La dama no pareció sorprenderse. Al momento, como quien tiene previstos todos sus movimientos, tanteó en la oscuridad el cuerpo del arlequín y, tras notar la cinta que ceñía la llave al cuello, tiró de ella.
Corrió hacia la puerta y abrió mirando a uno y otro lado. En segundos entró en el invernadero un tipo vestido de gorila que, sin decir palabra, se soltó los corchetes del disfraz para dar paso a un nuevo arlequín idéntico al que yacía en el sofá.
—Sal. Espérame en el coche de caballos. En unos minutos estaré allí —dijo el misterioso enmascarado, mientras ella le tendía la llave.
La pareja salió furtivamente y, mientras él se encaminaba hacia la casa, Tula corrió hacia los carruajes.
El arlequín entró en el salón y caminó entre los invitados abriéndose paso aquí y allá entre lisonjas y enhorabuenas.
—¡Excelente fiesta, Sousa! —le gritó un tipo disfrazado de cardenal y completamente beodo, cuando subía las escaleras. Él hizo un gesto con la cabeza como asintiendo.

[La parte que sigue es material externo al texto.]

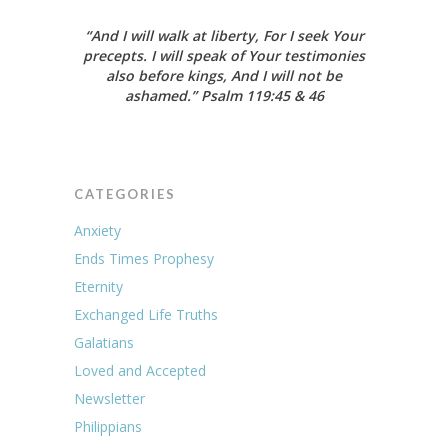
“And I will walk at liberty, For I seek Your
precepts. I will speak of Your testimonies
also before kings, And I will not be
ashamed.”
Psalm 119:45 & 46
CATEGORIES
Anxiety
Ends Times Prophesy
Eternity
Exchanged Life Truths
Galatians
Loved and Accepted
Newsletter
Philippians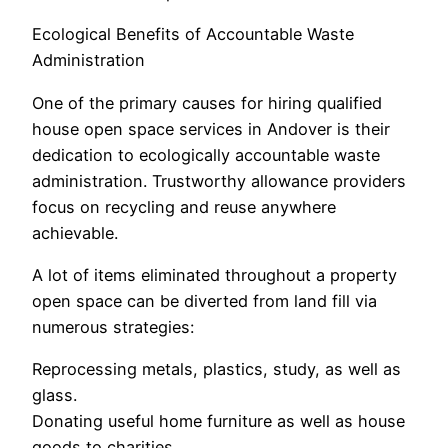
Ecological Benefits of Accountable Waste
Administration
One of the primary causes for hiring qualified
house open space services in Andover is their
dedication to ecologically accountable waste
administration. Trustworthy allowance providers
focus on recycling and reuse anywhere
achievable.
A lot of items eliminated throughout a property
open space can be diverted from land fill via
numerous strategies:
Reprocessing metals, plastics, study, as well as
glass.
Donating useful home furniture as well as house
goods to charities.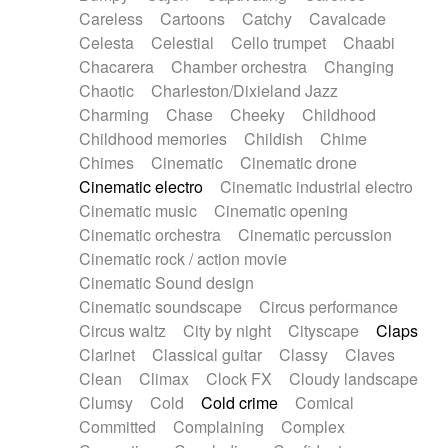
Horn
Horn
Horns
Instrumental
Careless
Cartoons
Catchy
Cavalcade
Japanese bowl
Jewharp
Keyboard
Celesta
Celestial
Cello trumpet
Chaabi
Keyboard
Keyboard samples
Koto
Low
Chacarera
Chamber orchestra
Changing
Mandolin
Maracas
Marimba
Mellotron
Chaotic
Charleston/Dixieland Jazz
Melodica
Melotron
military drum
Charming
Chase
Cheeky
Childhood
Musical saw
Orchestra
Organ
Pedal steel
Childhood memories
Childish
Chime
Percussion
Percussions
Pianet
Piano
Chimes
Cinematic
Cinematic drone
Pizzicato
Pizzicato delay
Pizzicato violin
Cinematic electro
Cinematic industrial electro
Prepared piano
Prepared Piano
Reverb
Cinematic music
Cinematic opening
Reverberated
Reverse piano
Rhodes
Cinematic orchestra
Cinematic percussion
Ropes
Sanza / Kess Kess
Saturated
Cinematic rock / action movie
Saxophone
Singing bowl
Sitar
Slide guitar
Cinematic Sound design
Slide guitar
Snap of the fingers
Solo
Cinematic soundscape
Circus performance
Solo instr.
Sonar
Spanish guitar
Circus waltz
City by night
Cityscape
Claps
String pizzicato
String Quartet
String set
Clarinet
Classical guitar
Classy
Claves
String trio
String'section
Strings Ensemble
Clean
Climax
Clock FX
Cloudy landscape
Sub bass
Sweep
Symphony orchestra
Clumsy
Cold
Cold crime
Comical
Synth
Synthesizer
Tabla
Tables
Tambura
Committed
Complaining
Complex
Tampura
Tapan
Techno drums
Teremine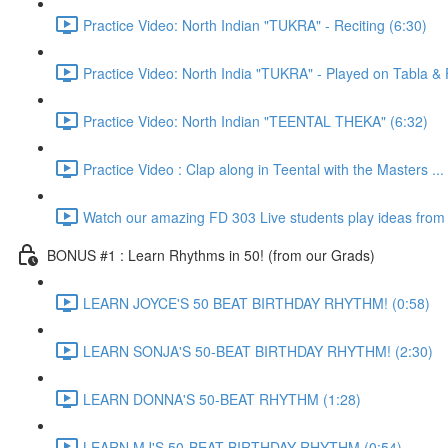
Practice Video: North Indian "TUKRA" - Reciting (6:30)
Practice Video: North India "TUKRA" - Played on Tabla 
Practice Video: North Indian "TEENTAL THEKA" (6:32)
Practice Video : Clap along in Teental with the Masters ...
Watch our amazing FD 303 Live students play ideas from t
BONUS #1 : Learn Rhythms in 50! (from our Grads)
LEARN JOYCE'S 50 BEAT BIRTHDAY RHYTHM! (0:58)
LEARN SONJA'S 50-BEAT BIRTHDAY RHYTHM! (2:30)
LEARN DONNA'S 50-BEAT RHYTHM (1:28)
LEARN MJ'S 50-BEAT BIRTHDAY RHYTHM (0:54)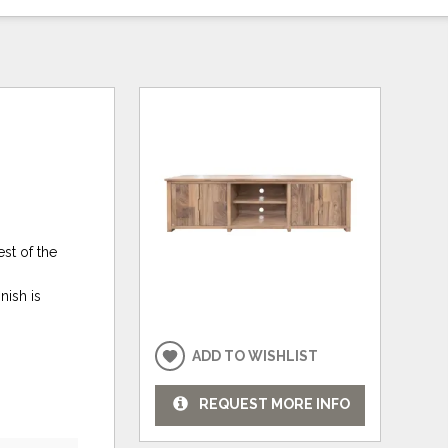
st of the
nish is
ADD TO WISHLIST
REQUEST MORE INFO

Pasó junto a dos invitados vestidos de Cid y de Casanova, y avanzó por el pasillo que había de llevarle hacia las habitaciones del dueño de la casa. Entró en la amplia estancia y, sin encender la lámpara de gas que había junto a la entrada, fue directo hacia el cuadro, que descolgó con presteza.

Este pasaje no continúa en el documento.